Hadoop Administration, Troubleshooting, and Security Video Tutorial


12.1 Hadoop Administration, Troubleshooting, and Security

Hello and welcome to the Big Data and Hadoop Developer course offered by Simplilearn. This lesson will focus on Hadoop administration, troubleshooting, and security.

12.2 Objectives

After completing this lesson, you will be able to: •List the commands used in Hadoop programming •Explain the different configurations of Hadoop cluster •Identify the different parameters for performance monitoring and tuning •Explain the configuration of security parameters in Hadoop

12.3 Typical Hadoop Core Cluster

A typical Hadoop Core cluster is composed of machines that run a set of cooperating server processes. Machines in the cluster are not required to be homogeneous. If the machines have similar processing power, memory, and disk bandwidth, the cluster administration becomes easier. In such a case, only one set of configuration files and runtime environments needs to be maintained and distributed.

12.4 Load Balancer

The Hadoop has to balance the huge data requested by a user or an application. This balancing of data load is performed using Load balancer tool. Use ‘start-balancer.sh’ to start the balancer and ‘stop-balancer.sh’ to stop the balancer.

12.5 Commands Used in Hadoop Programming

The Application Master is expected to run on the machine in which the scripts are executed. The Hadoop Core servers load their configurations from files available in the configuration directory of any Hadoop Core installation. Let’s discuss some of the commands used in Hadoop programming. slaves.sh runs its arguments on each of the hosts listed in the conf/slaves file. start-mapred.sh starts the Hadoop MapReduce server, the Application Master, and Node Manager. stop-mapred.sh stops the Hadoop MapReduce server, the Application Master, and Node Manager.

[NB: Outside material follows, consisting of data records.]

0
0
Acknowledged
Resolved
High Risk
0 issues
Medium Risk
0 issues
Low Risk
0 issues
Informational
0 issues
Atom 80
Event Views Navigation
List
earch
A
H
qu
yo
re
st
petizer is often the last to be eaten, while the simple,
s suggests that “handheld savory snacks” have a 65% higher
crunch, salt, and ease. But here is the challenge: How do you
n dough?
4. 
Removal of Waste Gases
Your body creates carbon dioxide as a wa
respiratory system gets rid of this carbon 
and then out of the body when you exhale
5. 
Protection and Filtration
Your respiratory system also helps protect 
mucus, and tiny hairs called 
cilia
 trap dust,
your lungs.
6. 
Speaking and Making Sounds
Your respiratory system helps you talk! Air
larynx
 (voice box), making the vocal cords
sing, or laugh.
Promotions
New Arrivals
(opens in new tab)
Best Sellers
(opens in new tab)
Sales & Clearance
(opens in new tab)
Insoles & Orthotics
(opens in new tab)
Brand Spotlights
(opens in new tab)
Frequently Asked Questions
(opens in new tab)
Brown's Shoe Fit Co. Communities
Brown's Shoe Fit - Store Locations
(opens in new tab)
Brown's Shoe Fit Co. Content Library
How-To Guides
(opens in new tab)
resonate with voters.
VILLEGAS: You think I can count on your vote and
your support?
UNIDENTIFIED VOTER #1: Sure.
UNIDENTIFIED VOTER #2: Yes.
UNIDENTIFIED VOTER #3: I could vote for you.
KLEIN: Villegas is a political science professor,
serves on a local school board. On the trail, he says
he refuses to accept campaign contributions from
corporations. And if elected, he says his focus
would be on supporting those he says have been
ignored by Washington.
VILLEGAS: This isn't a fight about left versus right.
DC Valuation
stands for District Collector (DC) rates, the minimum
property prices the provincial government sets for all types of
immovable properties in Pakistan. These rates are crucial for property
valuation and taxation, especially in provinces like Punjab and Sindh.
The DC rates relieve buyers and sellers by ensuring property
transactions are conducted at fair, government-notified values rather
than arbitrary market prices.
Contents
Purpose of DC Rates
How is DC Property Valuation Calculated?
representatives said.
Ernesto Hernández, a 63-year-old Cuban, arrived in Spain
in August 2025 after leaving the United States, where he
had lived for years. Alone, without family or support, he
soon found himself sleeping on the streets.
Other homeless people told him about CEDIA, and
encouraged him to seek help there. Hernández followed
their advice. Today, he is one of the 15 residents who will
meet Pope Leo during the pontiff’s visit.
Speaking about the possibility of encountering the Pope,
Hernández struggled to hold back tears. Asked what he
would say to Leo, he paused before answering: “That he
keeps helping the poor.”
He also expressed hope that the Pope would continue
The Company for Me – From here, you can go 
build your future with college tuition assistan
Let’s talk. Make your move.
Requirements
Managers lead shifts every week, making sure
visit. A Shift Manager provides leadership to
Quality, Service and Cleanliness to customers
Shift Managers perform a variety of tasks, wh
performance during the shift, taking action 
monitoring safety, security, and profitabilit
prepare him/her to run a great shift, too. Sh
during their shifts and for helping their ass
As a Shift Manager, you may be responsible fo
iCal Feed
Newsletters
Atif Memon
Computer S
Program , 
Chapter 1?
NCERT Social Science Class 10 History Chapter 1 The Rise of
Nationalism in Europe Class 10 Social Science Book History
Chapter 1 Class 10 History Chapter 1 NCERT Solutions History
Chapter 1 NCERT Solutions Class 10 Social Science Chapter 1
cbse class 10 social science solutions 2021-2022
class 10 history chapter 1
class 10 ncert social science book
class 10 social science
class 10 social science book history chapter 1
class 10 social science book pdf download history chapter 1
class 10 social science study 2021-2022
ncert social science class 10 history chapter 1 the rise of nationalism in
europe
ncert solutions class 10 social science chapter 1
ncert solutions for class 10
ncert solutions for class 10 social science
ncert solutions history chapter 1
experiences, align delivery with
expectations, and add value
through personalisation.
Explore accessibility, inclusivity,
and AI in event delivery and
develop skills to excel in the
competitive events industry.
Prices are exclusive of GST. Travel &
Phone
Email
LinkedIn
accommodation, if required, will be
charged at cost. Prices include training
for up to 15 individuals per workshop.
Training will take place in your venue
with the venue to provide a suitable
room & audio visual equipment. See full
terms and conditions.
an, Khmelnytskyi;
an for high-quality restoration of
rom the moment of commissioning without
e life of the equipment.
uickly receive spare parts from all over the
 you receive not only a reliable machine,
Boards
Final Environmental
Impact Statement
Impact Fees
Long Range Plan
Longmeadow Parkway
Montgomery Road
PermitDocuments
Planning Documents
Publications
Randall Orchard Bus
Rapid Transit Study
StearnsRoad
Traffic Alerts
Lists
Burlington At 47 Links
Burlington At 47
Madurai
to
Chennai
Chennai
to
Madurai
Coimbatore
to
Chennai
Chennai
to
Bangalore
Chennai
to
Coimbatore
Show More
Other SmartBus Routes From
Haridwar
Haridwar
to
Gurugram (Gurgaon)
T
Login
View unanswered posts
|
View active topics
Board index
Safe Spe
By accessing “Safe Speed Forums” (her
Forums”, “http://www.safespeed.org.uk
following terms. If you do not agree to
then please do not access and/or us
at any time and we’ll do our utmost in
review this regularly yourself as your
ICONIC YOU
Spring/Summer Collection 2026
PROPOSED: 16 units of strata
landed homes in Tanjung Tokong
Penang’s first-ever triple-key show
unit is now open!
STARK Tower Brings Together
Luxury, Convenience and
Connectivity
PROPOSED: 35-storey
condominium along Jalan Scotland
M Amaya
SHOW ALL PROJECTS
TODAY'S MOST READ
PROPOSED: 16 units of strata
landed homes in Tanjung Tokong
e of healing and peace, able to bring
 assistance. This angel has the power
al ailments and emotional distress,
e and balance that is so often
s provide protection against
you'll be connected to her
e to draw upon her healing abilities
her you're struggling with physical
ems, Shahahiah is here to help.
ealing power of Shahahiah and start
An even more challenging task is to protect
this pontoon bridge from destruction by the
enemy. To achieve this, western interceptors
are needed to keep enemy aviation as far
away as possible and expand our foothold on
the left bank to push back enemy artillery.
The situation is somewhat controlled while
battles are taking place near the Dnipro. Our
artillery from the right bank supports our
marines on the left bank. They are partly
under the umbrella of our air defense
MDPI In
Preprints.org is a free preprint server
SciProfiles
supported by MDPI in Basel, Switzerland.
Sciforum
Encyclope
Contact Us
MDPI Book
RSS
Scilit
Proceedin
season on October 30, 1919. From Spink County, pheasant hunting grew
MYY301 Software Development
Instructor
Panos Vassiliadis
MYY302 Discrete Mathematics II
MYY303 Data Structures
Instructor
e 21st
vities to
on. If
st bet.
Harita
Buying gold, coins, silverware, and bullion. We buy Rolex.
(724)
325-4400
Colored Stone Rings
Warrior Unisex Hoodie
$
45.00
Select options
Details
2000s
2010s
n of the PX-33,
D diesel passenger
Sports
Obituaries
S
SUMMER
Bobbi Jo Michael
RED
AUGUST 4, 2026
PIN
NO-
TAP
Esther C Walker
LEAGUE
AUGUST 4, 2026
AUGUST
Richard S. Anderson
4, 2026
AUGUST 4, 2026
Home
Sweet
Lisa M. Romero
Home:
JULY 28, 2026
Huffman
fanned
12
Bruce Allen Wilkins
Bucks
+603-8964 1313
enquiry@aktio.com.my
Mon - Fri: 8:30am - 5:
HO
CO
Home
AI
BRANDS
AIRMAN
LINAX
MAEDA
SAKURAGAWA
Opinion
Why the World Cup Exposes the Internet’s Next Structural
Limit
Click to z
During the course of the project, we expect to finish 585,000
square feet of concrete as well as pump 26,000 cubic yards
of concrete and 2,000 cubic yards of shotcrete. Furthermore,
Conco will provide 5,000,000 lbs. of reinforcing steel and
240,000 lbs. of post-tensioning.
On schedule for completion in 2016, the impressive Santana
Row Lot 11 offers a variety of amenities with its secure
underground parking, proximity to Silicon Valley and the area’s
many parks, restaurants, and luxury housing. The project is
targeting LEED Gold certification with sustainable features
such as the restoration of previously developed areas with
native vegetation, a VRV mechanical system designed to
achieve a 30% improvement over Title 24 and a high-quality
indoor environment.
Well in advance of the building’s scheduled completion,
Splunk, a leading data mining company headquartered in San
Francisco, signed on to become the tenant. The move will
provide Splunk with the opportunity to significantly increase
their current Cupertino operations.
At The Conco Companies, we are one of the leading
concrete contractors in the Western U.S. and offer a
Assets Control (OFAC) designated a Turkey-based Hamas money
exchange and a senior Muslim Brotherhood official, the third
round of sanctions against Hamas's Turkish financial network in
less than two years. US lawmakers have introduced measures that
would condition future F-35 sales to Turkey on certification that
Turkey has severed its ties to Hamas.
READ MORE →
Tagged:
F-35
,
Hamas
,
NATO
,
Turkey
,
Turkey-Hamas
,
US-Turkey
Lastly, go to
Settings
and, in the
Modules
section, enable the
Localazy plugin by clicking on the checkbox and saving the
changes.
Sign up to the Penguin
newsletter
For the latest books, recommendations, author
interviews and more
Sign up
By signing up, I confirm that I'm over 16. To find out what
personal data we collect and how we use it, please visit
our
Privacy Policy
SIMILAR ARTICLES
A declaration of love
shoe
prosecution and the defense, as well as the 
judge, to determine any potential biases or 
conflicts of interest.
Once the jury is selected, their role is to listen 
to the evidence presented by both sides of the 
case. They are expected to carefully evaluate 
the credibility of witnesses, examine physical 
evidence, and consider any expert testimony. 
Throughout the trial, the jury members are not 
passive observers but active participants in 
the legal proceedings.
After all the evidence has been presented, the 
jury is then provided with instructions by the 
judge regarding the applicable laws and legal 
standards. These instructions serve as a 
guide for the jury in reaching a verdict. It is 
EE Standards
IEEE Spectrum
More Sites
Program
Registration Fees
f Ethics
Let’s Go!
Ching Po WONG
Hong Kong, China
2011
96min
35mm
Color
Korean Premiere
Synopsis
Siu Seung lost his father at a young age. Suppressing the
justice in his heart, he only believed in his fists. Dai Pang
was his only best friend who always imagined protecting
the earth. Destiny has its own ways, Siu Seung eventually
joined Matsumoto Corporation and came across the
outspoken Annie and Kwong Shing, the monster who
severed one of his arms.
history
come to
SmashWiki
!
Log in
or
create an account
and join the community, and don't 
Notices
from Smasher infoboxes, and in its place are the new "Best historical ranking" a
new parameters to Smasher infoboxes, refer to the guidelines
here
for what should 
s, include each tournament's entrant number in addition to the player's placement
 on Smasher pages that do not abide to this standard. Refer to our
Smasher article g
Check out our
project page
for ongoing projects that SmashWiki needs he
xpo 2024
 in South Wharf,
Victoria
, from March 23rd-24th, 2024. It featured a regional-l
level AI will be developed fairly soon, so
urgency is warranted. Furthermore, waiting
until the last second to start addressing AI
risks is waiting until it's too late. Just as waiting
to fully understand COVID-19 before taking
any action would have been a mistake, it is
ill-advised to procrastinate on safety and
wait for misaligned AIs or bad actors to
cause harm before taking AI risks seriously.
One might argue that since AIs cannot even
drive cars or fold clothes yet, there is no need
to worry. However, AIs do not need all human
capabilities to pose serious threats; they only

12.6 Different Configuration Files of Hadoop Cluster

Configuration files are responsible for configuring the system for a specific task. Following are the configuration files of a Hadoop cluster: •hadoop-env.sh sets Hadoop environment settings such as Java path and security settings •core-site.xml defines the NameNode and the HDFS temporary directory •mapred-site.xml defines the number of reducers, mappers, and other settings related to MapReduce operations •masters specifies the Secondary NameNode in a clustered environment •slaves specifies the DataNodes in a clustered environment

12.7 Properties of hadoop-default.xml

hadoop-default.xml is used for setting up the parameters that maintain consistency in the Hadoop cluster with respect to distributed computing. Following are the properties defined through hadoop-default.xml: •Global, •Logging, •I/O, •File system, •MapReduce, and •IPC properties. Click each property to know more.

12.8 Hadoop Cluster–Critical Parameters

Global properties refer to the settings that must be maintained throughout the cluster. Logging properties refer to the settings related to log generation and maintenance. I/O properties relate to the input and output operations to and from an HDFS cluster. File system properties relate to the input and output files during job execution. MapReduce properties refer to the settings related to proper job execution such as the number of mappers. IPC properties refer to the settings related to inter-process communication.

12.9 Hadoop DFS Operation–Critical Parameters

Let’s now look at the critical parameters that must be configured for any Hadoop cluster and DFS operation. The three critical parameters that must be configured for any Hadoop cluster are as follows. The hadoop.tmp.dir parameter is used as a temporary directory for both local file system and HDFS. The fs.default.name parameter is used to specify the NameNode machine’s hostname and port number. The mapred.job.tracker parameter is used to define the host and port on which MapReduce Application Master runs.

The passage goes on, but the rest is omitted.